CPUの高速化技術を悪用したRSA鍵盗聴が可能か 19

ストーリー by kazekiri
大事の予感 部門より

tamo 曰く、

本家記事によると、 RSA 鍵など機密情報が CPU で使用される際にそれを盗聴する強力な方法 Simple Branch Prediction Analysisが発見されたそうです。 発見者によれば、これまでの Branch Prediction Analysis 攻撃に有効とされてきた blinding などの対策が効かないようです。
詳しくは分からないのですが、 Matasano Chargen や本家コメントなどをざっと見た感じでは、RSA アルゴリズム自体に問題があるのではなく、 CPU が分岐予想で使うキャッシュの保護に問題があるような感じです。
以前の ハイパースレッディングに深刻な脆弱性が報告される という問題と方向性は同じだと思うのですが、 今回はもっと回避が難しいようです。
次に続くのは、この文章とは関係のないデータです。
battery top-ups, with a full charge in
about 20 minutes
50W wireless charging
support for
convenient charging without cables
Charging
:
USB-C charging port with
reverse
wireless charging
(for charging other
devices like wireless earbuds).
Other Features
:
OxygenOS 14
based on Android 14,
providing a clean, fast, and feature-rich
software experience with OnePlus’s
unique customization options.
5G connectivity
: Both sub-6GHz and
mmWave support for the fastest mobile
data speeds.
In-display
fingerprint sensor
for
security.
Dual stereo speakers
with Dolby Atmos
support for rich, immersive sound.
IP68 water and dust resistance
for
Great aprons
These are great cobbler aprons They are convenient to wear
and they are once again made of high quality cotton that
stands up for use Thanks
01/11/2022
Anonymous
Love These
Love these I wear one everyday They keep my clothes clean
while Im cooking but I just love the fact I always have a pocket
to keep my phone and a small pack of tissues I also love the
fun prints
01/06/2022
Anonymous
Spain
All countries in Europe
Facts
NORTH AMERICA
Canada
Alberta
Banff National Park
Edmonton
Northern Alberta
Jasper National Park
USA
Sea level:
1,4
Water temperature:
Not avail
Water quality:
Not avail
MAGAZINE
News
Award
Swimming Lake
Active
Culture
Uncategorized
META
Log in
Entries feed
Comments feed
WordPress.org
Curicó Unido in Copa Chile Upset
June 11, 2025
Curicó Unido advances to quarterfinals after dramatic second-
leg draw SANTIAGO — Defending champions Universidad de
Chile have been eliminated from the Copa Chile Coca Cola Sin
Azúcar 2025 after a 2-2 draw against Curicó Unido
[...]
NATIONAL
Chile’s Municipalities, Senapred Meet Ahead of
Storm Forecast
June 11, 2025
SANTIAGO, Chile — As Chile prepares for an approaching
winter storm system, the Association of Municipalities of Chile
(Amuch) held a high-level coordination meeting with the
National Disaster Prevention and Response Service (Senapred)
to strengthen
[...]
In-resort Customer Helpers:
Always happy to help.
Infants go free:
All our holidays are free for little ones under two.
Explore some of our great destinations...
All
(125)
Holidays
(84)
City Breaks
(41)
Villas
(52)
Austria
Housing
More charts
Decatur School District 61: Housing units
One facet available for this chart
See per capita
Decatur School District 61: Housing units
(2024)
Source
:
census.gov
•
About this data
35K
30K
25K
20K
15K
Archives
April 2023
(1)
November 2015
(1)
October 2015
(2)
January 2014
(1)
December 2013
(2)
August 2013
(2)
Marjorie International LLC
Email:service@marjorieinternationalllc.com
この議論は賞味期限が切れたので、アーカイブ化されています。 新たにコメントを付けることはできません。
  • アブストラクト [iacr.org]だけ読んでの話ですが,(以下引用)

    We prove that a carefully written spy-process running simultaneously with an RSA-process, is able to collect during one \emph{single} RSA signing execution almost all of the secret key bits.

    つまり,RSAによる暗号化処理を行っているのと同じマシンで解読プロセスを走らせられることが大前提,という時点で攻撃手段はそれなりに絞られるかと.
    逆に言えば,例えば一人だけが使うPCのブラウザでRSAアルゴリズムを使ってSSL通信をやるとして,その暗号鍵がそのPC上でこの方法で破られるリスクは小さい(そもそもそのPC上でそんなやばいプロセスが動作できてしまう環境自体が問題)と考えられます.

    勿論,

    Moreover, despite sophisticated hardware-assisted partitioning methods such as memory protection, sandboxing or even virtualization, SBPA attacks empower an unprivileged process to successfully attack other processes running in parallel on the same processor.

    から推察するに,マルチユーザ環境において他人のRSA解読の様子が覗けてしまうとかいうあたりはかなり問題.
    • 私もPDFの本文を斜めで読んでの感じなんですが、
      分岐予測やパイプラインの流れに支配されるデータの動き自体がMPU SETやOS依存になりますから、盗聴者は相手のシステム(MPUだけではなくOSやミドルウェアあたりのバイナリコードも入るかな?)を確定した上で盗聴プログラムをはりつける必要がある訳で。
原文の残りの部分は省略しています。